__AIM OF THE EXERCISE__: After dropping the pictures, give again exactly the lines of the data from its first line through the line with "Различные комплектующие", which is included as well.

= = = =

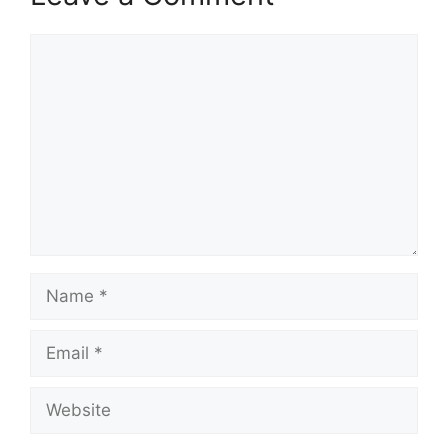
Comment
Name
Email
Website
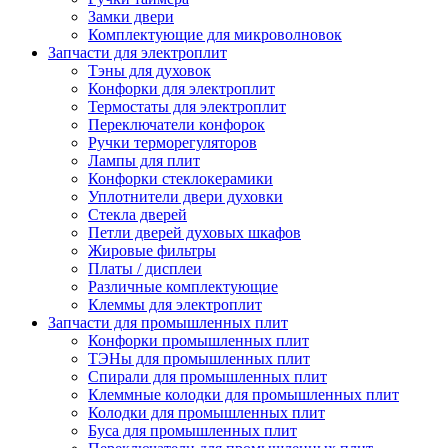
Замки двери
Комплектующие для микроволновок
Запчасти для электроплит
Тэны для духовок
Конфорки для электроплит
Термостаты для электроплит
Переключатели конфорок
Ручки терморегуляторов
Лампы для плит
Конфорки стеклокерамики
Уплотнители двери духовки
Стекла дверей
Петли дверей духовых шкафов
Жировые фильтры
Платы / дисплеи
Различные комплектующие
Клеммы для электроплит
Запчасти для промышленных плит
Конфорки промышленных плит
ТЭНы для промышленных плит
Спирали для промышленных плит
Клеммные колодки для промышленных плит
Колодки для промышленных плит
Буса для промышленных плит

= = = =

__TASK RESPONSE__:
Comment
Name
Email
Website
Замки двери
Комплектующие для микроволновок
Запчасти для электроплит
Тэны для духовок
Конфорки для электроплит
Термостаты для электроплит
Переключатели конфорок
Ручки терморегуляторов
Лампы для плит
Конфорки стеклокерамики
Уплотнители двери духовки
Стекла дверей
Петли дверей духовых шкафов
Жировые фильтры
Платы / дисплеи
Различные комплектующие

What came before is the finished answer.